Abschlussfahrt – oder Elke, Ursula und all die Anderen

London, Juni 1978. Lässig, unbekümmert, abenteuerbereit, gut drauf.
Die gutgemeinten Ratschläge unserer Eltern hatten wir natürlich angenommen und auf der Überfahrt mit dem Schiff direkt über Bord geworfen.
Wir lagen über- und nebeneinander auf Deck und rauchten hemmungslos hinter den Rettungsboten.
London wir kommen, wir sind bereit, Du auch?
Das tägliche Pflichtprogramm mit den Lehrern wurde durchgezogen. Unser Focus jedoch lag auf den Abenden. Auf Party, Pub u feiern. Das musste schnell gehen, die Pubs schließen dort so früh. Wir waren so dermaßen cool, dass ich heute noch darüber lachen muss. Schlagjeans, bunte Jacken, gestrickte Taschen und lange Haare, egal ob Junge oder Mädchen. Bettruhe gab es für uns nicht. In den einzelnen Zimmern weiter gefeiert und wir dachten dabei auch noch, dass das keiner merkt.

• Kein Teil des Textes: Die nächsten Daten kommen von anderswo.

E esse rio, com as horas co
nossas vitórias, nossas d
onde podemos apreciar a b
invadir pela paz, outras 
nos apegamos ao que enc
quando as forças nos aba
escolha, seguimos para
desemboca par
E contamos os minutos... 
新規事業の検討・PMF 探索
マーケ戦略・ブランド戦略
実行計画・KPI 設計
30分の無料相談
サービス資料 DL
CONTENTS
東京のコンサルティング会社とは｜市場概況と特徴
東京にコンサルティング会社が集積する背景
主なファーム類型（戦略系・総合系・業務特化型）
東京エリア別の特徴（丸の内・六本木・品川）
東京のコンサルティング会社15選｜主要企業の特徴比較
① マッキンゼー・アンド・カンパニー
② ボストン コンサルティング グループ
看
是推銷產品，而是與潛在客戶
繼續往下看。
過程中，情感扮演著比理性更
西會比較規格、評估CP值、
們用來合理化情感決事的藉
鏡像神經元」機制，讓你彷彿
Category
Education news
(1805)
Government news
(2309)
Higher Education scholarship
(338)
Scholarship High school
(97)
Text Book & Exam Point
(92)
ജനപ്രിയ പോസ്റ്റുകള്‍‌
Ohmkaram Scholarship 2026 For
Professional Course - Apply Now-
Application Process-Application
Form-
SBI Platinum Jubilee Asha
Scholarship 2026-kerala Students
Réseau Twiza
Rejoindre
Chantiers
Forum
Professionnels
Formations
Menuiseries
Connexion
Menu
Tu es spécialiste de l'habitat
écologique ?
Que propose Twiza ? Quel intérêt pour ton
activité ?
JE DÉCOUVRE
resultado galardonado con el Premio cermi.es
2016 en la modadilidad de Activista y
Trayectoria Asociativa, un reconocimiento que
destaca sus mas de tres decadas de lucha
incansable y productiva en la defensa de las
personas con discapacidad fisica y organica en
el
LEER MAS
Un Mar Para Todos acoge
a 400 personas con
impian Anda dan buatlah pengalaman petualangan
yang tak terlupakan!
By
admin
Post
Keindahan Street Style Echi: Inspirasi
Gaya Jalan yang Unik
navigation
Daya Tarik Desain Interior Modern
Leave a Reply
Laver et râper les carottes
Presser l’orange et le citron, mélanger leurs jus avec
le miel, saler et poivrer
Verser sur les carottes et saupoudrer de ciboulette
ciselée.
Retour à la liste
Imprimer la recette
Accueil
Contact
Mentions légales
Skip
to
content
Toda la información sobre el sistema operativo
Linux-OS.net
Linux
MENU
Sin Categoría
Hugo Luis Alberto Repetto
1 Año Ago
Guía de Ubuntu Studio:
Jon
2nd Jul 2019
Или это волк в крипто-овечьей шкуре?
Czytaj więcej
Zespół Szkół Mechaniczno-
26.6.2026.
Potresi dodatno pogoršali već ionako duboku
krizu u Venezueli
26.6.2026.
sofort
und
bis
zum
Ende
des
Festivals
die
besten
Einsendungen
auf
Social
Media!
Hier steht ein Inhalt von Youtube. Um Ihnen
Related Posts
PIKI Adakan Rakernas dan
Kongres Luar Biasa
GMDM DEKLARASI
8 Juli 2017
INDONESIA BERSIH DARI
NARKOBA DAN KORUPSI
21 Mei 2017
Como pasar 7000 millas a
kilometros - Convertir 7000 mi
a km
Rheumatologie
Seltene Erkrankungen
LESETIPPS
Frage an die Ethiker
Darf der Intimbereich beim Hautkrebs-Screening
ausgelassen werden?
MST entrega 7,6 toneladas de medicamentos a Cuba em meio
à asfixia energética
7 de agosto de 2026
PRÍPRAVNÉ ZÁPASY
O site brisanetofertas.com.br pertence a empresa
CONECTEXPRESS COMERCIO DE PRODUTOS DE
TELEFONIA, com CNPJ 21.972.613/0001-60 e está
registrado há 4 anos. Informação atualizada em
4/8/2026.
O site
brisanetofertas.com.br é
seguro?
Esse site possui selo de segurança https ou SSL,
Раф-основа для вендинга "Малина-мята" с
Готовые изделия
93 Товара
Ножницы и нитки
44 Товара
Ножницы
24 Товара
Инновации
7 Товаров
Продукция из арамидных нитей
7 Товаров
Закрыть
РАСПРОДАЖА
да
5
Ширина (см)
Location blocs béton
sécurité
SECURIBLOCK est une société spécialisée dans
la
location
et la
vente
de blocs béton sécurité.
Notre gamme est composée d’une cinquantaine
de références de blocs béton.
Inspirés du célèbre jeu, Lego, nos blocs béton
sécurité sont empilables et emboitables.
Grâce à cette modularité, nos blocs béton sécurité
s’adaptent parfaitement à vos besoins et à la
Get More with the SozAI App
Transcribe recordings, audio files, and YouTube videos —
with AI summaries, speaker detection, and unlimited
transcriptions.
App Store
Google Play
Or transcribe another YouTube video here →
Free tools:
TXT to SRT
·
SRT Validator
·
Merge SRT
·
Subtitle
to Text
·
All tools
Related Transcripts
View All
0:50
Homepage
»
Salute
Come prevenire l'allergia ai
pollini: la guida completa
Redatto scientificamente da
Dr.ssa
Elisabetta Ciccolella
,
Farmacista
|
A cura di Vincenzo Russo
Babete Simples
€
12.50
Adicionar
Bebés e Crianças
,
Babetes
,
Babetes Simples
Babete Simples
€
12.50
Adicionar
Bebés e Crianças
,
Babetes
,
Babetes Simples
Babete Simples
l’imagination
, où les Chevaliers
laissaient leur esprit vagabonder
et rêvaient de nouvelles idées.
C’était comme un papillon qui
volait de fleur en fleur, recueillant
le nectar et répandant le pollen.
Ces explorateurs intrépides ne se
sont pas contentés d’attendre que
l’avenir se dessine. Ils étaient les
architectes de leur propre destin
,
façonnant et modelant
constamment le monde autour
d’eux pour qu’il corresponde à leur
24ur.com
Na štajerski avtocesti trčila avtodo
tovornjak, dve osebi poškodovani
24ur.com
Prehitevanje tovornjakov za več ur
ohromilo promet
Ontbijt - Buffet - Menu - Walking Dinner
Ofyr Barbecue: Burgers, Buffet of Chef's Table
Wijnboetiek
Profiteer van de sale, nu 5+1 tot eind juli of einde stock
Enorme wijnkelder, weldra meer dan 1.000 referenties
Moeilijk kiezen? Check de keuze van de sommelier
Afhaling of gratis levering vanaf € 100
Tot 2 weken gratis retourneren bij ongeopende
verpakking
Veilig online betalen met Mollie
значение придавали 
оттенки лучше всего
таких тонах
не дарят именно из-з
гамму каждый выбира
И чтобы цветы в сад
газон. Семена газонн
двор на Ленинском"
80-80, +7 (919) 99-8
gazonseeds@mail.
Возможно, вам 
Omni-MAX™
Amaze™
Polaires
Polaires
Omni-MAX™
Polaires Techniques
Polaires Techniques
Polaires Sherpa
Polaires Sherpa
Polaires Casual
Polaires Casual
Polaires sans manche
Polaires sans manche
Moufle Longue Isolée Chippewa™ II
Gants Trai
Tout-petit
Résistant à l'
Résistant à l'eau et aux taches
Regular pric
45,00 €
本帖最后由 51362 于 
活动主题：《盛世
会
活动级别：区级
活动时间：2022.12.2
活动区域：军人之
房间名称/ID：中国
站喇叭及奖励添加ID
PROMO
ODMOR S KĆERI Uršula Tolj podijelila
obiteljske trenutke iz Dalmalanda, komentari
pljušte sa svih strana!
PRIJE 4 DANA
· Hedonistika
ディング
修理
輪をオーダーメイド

Doch wie überall hatte auch unsere Klasse Leute dabei, die eben nicht cool waren, sondern immer lieb, anständig, gelehrig. Ursula, Elke und Anke eben. Karierte Röcke, anständig angezogen, Haare adrett. Genauso gut, aber anders.
Während wir den täglichen Partys nachgingen, besuchten Ursula, Elke und Anke Museen, Kirchen etc.
Bis auf diesen einen Tag, eher Abend, war alles gut. Die Drei waren zu Fuß unterwegs ( U-Bahn war ihnen nicht geheuer  ). Jeden Abend zu einer festen Zeit mussten wir alle natürlich wieder in unserer Unterkunft sein. Eine Toleranzzeit war eingerechnet, sodass irgendwie, irgendwann alle da waren. An besagtem Abend fehlten jedoch Ursula, Elke und Anke. Bei jedem anderen hätten unsere Lehrer entspannt abgewartet und schon mit dem verbalen Holzhammer in der Tür gestanden. Bei Ursula, Elke und Anke war das anders. Bei ihnen hieß zu spät zu Hause: da stimmt was nicht. Handys hatten wir damals natürlich noch nicht und in einer Stadt wie London geht man auch nicht so einfach los um zu suchen, wohin auch. So wurde hektisch abgewartet und ein Plan gemacht, was zu tun sei, wenn Ursula, Elke und Anke innerhalb der nächsten Stunde nicht da sein würden. Tatsächlich klingelte irgendwann das Telefon in der Unterkunft und ein Englischer Bobby erklärte unseren Lehrern, dass man unsere Drei aufgegabelt hatte und sie zur Abholung bereit stünden.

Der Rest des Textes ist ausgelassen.